Type out all the records once more, exactly.
*** Material for this exercise ***
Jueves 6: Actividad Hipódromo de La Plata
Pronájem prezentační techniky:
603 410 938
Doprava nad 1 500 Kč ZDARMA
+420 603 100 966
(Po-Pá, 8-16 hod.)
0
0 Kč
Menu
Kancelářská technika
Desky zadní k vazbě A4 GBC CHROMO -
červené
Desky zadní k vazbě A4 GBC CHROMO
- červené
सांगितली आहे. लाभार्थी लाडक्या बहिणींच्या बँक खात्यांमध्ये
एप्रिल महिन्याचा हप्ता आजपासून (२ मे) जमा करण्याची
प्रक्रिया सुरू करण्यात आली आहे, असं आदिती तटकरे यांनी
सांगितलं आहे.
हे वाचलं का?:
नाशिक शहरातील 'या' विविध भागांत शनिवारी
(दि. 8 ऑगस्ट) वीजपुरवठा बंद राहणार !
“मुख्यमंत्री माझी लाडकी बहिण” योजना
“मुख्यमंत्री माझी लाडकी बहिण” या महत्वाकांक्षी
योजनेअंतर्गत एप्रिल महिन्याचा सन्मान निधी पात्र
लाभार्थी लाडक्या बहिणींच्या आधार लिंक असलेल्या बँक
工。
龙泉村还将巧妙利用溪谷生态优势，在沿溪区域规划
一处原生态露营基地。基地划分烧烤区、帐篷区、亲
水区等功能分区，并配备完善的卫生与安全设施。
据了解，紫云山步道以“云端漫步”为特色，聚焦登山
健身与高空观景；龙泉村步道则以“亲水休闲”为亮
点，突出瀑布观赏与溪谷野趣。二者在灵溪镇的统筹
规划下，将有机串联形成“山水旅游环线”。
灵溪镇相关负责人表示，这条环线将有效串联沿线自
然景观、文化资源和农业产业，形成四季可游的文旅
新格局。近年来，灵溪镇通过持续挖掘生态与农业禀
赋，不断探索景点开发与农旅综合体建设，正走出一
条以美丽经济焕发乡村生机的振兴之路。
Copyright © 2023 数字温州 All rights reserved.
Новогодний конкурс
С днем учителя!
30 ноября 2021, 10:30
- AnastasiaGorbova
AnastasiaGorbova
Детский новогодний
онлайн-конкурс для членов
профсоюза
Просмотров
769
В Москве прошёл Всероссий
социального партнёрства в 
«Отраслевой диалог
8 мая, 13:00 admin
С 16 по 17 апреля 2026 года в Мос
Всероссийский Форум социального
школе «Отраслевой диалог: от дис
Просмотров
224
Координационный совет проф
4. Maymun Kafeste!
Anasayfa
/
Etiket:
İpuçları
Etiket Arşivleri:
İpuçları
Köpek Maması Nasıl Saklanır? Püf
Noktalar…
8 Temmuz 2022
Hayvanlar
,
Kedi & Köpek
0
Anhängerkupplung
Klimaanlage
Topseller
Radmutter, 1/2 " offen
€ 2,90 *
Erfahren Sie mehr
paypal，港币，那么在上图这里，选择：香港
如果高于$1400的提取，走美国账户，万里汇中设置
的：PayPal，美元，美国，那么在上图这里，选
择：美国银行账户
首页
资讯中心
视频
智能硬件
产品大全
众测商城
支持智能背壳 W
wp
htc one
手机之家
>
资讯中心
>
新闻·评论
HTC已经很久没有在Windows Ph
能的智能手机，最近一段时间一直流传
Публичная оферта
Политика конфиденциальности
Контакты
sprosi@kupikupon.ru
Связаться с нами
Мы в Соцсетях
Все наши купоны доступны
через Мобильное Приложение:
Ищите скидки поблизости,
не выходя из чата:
*** End of Material for this exercise ***
_Output for this task_
Jueves 6: Actividad Hipódromo de La Plata
Pronájem prezentační techniky:
603 410 938
Doprava nad 1 500 Kč ZDARMA
+420 603 100 966
(Po-Pá, 8-16 hod.)
0
0 Kč
Menu
Kancelářská technika
Desky zadní k vazbě A4 GBC CHROMO -
červené
Desky zadní k vazbě A4 GBC CHROMO
- červené
सांगितली आहे. लाभार्थी लाडक्या बहिणींच्या बँक खात्यांमध्ये
एप्रिल महिन्याचा हप्ता आजपासून (२ मे) जमा करण्याची
प्रक्रिया सुरू करण्यात आली आहे, असं आदिती तटकरे यांनी
सांगितलं आहे.
हे वाचलं का?:
नाशिक शहरातील 'या' विविध भागांत शनिवारी
(दि. 8 ऑगस्ट) वीजपुरवठा बंद राहणार !
“मुख्यमंत्री माझी लाडकी बहिण” योजना
“मुख्यमंत्री माझी लाडकी बहिण” या महत्वाकांक्षी
योजनेअंतर्गत एप्रिल महिन्याचा सन्मान निधी पात्र
लाभार्थी लाडक्या बहिणींच्या आधार लिंक असलेल्या बँक
工。
龙泉村还将巧妙利用溪谷生态优势，在沿溪区域规划
一处原生态露营基地。基地划分烧烤区、帐篷区、亲
水区等功能分区，并配备完善的卫生与安全设施。
据了解，紫云山步道以“云端漫步”为特色，聚焦登山
健身与高空观景；龙泉村步道则以“亲水休闲”为亮
点，突出瀑布观赏与溪谷野趣。二者在灵溪镇的统筹
规划下，将有机串联形成“山水旅游环线”。
灵溪镇相关负责人表示，这条环线将有效串联沿线自
然景观、文化资源和农业产业，形成四季可游的文旅
新格局。近年来，灵溪镇通过持续挖掘生态与农业禀
赋，不断探索景点开发与农旅综合体建设，正走出一
条以美丽经济焕发乡村生机的振兴之路。
Copyright © 2023 数字温州 All rights reserved.
Новогодний конкурс
С днем учителя!
30 ноября 2021, 10:30
- AnastasiaGorbova
AnastasiaGorbova
Детский новогодний
онлайн-конкурс для членов
профсоюза
Просмотров
769
В Москве прошёл Всероссий
социального партнёрства в 
«Отраслевой диалог
8 мая, 13:00 admin
С 16 по 17 апреля 2026 года в Мос
Всероссийский Форум социального
школе «Отраслевой диалог: от дис
Просмотров
224
Координационный совет проф
4. Maymun Kafeste!
Anasayfa
/
Etiket:
İpuçları
Etiket Arşivleri:
İpuçları
Köpek Maması Nasıl Saklanır? Püf
Noktalar…
8 Temmuz 2022
Hayvanlar
,
Kedi & Köpek
0
Anhängerkupplung
Klimaanlage
Topseller
Radmutter, 1/2 " offen
€ 2,90 *
Erfahren Sie mehr
paypal，港币，那么在上图这里，选择：香港
如果高于$1400的提取，走美国账户，万里汇中设置
的：PayPal，美元，美国，那么在上图这里，选
择：美国银行账户
首页
资讯中心
视频
智能硬件
产品大全
众测商城
支持智能背壳 W
wp
htc one
手机之家
>
资讯中心
>
新闻·评论
HTC已经很久没有在Windows Ph
能的智能手机，最近一段时间一直流传
Публичная оферта
Политика конфиденциальности
Контакты
sprosi@kupikupon.ru
Связаться с нами
Мы в Соцсетях
Все наши купоны доступны
через Мобильное Приложение:
Ищите скидки поблизости,
не выходя из чата:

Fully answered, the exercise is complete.